Assign a name (tag) to a model and its settings:

converter.apply_conf(
    tag="yoimiya",                    # Your voice model's nickname
    file_model="models/yoimiya.pth",  # Path to .pth model
    pitch_algo="rmvpe+",              # Pitch detection: 'pm', 'harvest', 'dio', 'rmvpe', 'rmvpe+'
    pitch_lvl=0,                      # Pitch shift in semitones
    file_index="models/yoimiya.index",# Optional index file for timbre preservation
    index_influence=0.66,             # Index influence (0.0–1.0)
    respiration_median_filtering=3,   # Filter breathiness
    envelope_ratio=0.25,              # Volume envelope mix (0 = original, 1 = converted)
    consonant_breath_protection=0.33, # Protect consonants from artifacts
    resample_sr=0,                    # Resample output (0 = keep original sample rate)
)

🔁 You can define multiple tags (e.g., "singer", "narrator") and switch between them seamlessly.

3. Run Inference

Convert one or more files:

audio_files = ["input1.wav", "input2.mp3"]  # or just a string: "single.wav"
tags = ["yoimiya"] * len(audio_files)       # or ["singer", "narrator"] per file

results = converter(
    audio_files=audio_files,
    tag_list=tags,
    overwrite=False,             # Keep originals
    parallel_workers=4,          # Use 4 threads
    type_output="mp3"            # Optional: force output format (wav, mp3, flac, ogg)
)

print("Converted files:", results)
# Output: ['input1_edited.mp3', 'input2_edited.mp3']

4. Real-Time / Array-Based Inference (Advanced)

Use raw audio arrays (e.g., from mic, streaming, or preprocessing):

import numpy as np

# Simulate input: (audio_array, sample_rate)
audio_array = np.random.randn(16000).astype(np.float32) * 0.1
sample_rate = 16000
audio_data = (audio_array, sample_rate)

# Generate with caching (fast repeated calls)
result_array, output_sr = converter.generate_from_cache(
    audio_data=audio_data,
    tag="yoimiya",
    reload=False  # Use cached model if config unchanged
)

# Save or play
import soundfile as sf
sf.write("output.wav", result_array, output_sr)

# Or play in Jupyter
from IPython.display import Audio
Audio(result_array, rate=output_sr)

✅ generate_from_cache() is ideal for real-time apps, Gradio demos, or notebook prototyping.

🧠 Performance Tips

Tip	Benefit
Use `generate_from_cache()`	Avoids reloading models on every call
Set `parallel_workers > 1`	Speed up batch processing
Keep models in GPU memory	Minimize CPU-GPU transfer overhead
Reuse `BaseLoader` instances	Maximize caching benefits

⚠️ Note: Changing a tag's config forces a model reload.
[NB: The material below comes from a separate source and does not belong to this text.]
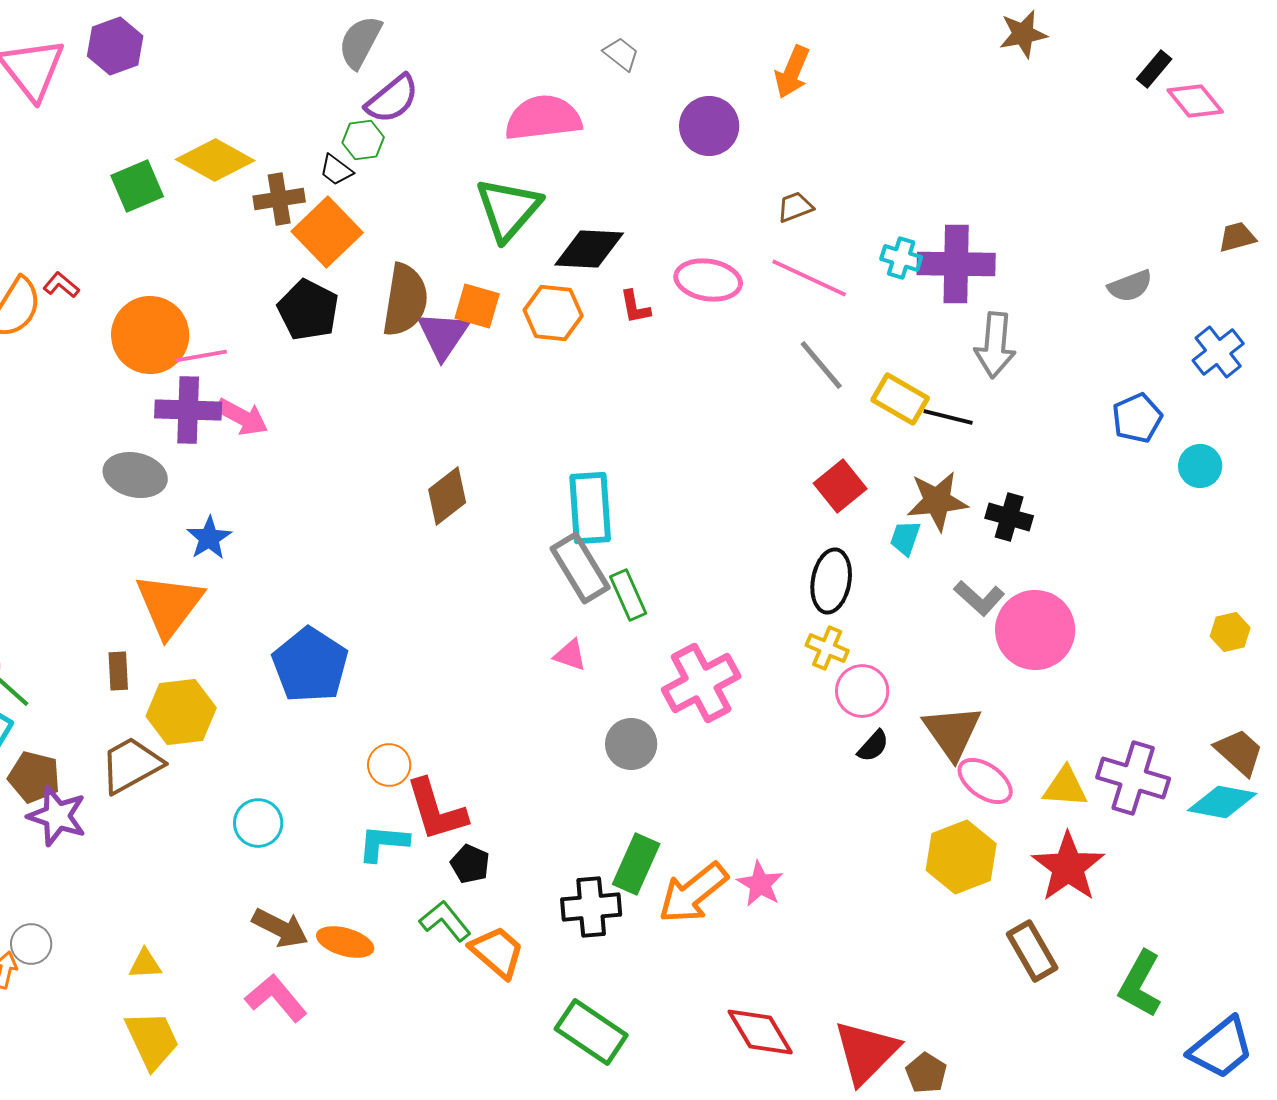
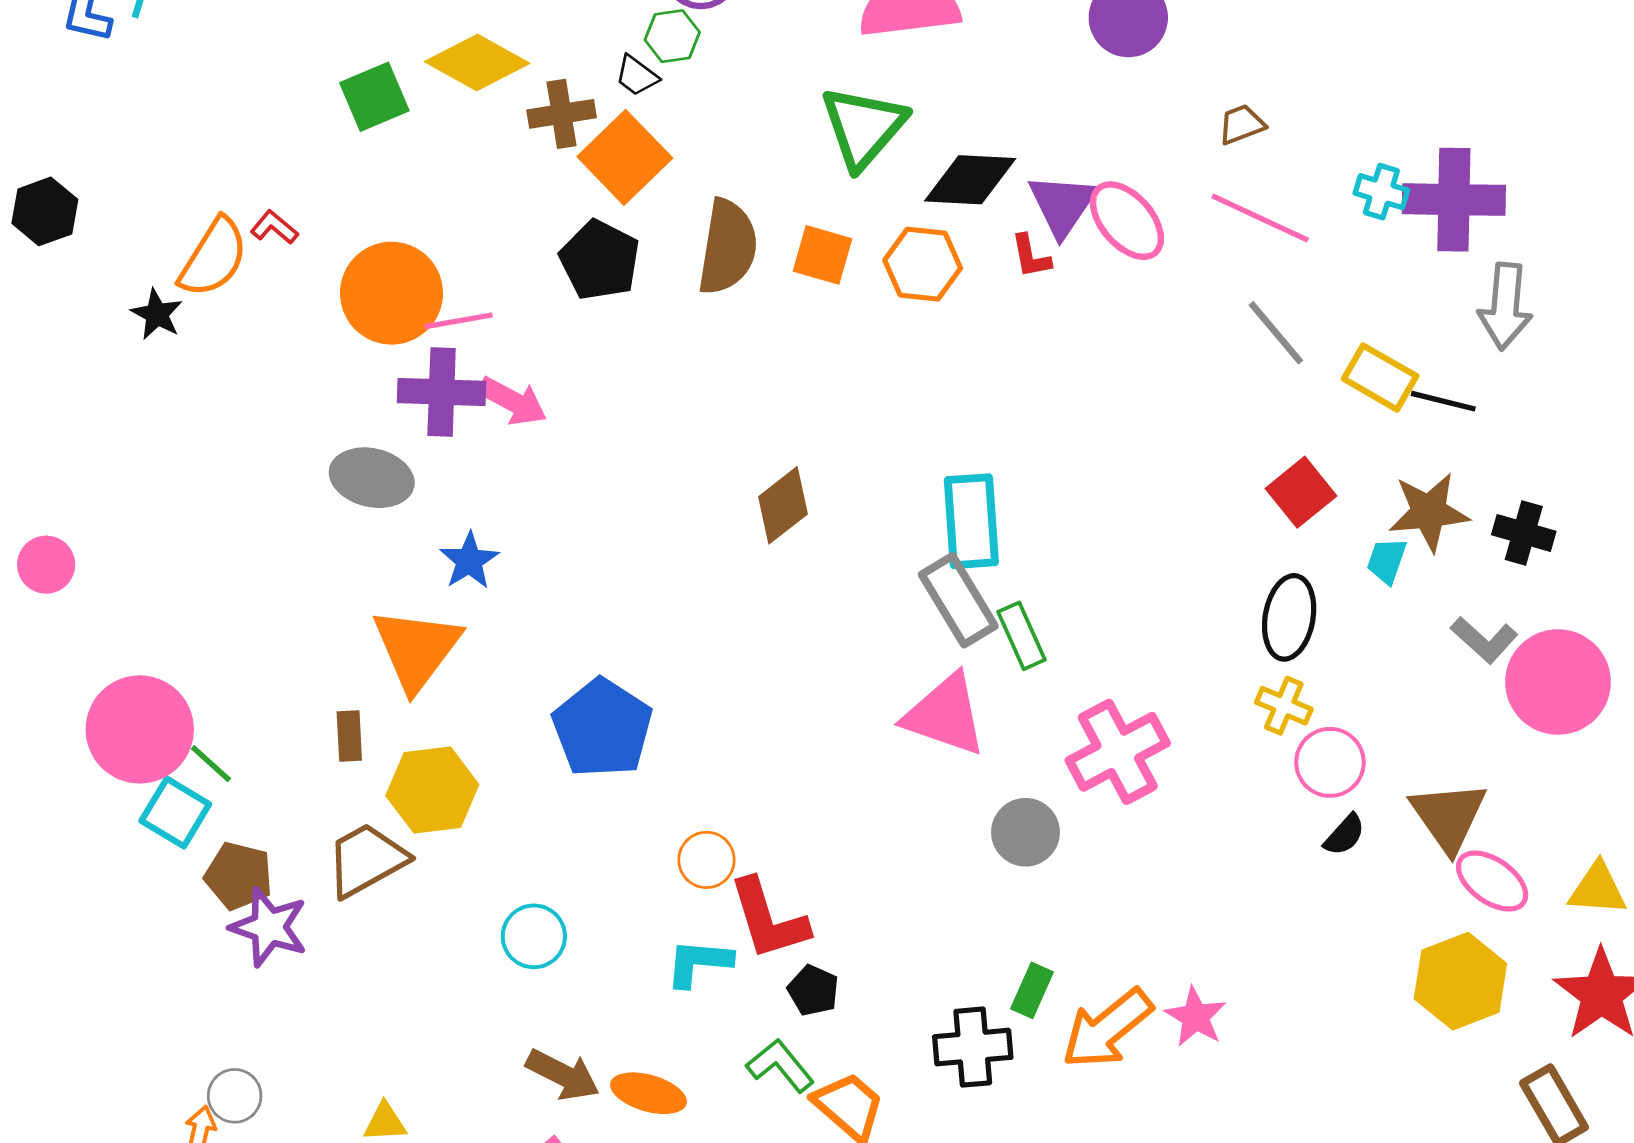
pink ellipse: (708, 280) -> (1127, 221), turned 40
purple triangle: (443, 335) -> (1062, 205), moved
pink triangle: (570, 655) -> (945, 715), size x2.0
green rectangle: (636, 864) -> (1032, 990), size x0.7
Use multiple BaseLoader instances for true multi-model concurrency.

🧹 Clean Up

Free GPU/CPU memory when done:

converter.unload_models()

📚 Advanced: Multiple Models

Run different voices simultaneously using separate loaders:

singer = BaseLoader()
narrator = BaseLoader()

singer.apply_conf(tag="singer", file_model="singer.pth", pitch_algo="rmvpe+")
narrator.apply_conf(tag="narrator", file_model="narrator.pth", pitch_algo="pm")

# Run independently
singer("song.wav", "singer", type_output="array")
narrator("story.mp3", "narrator", type_output="array")

🏷️ Supported Pitch Algorithms

Method	Speed	Quality	Notes
`pm`	⚡ Fastest	✅ Good	Default, lightweight
`harvest`	🐢 Slow	✅✅ High	Legacy, stable pitch
`rmvpe`	⚖️ Balanced	✅✅✅ Best	Recommended for singing
`rmvpe+`	⚡ Fast	✅✅ High	Optimized version of RMVPE

📜 Credits

RVC Project – Retrieval-Based-Voice-Conversion-WebUI
FFmpeg – Audio decoding backend
Faiss – Facebook AI Similarity Search (for index matching)
Fairseq – Hubert model loading

📄 License

MIT License — Free for personal, academic, and commercial use.

See LICENSE for details.

⚠️ Disclaimer

This software is provided for educational and research purposes only. The authors do not endorse:

Voice impersonation
Misuse in deepfakes or deceptive content
Violation of privacy or consent

Use responsibly and ethically. You are fully responsible for how you use this tool.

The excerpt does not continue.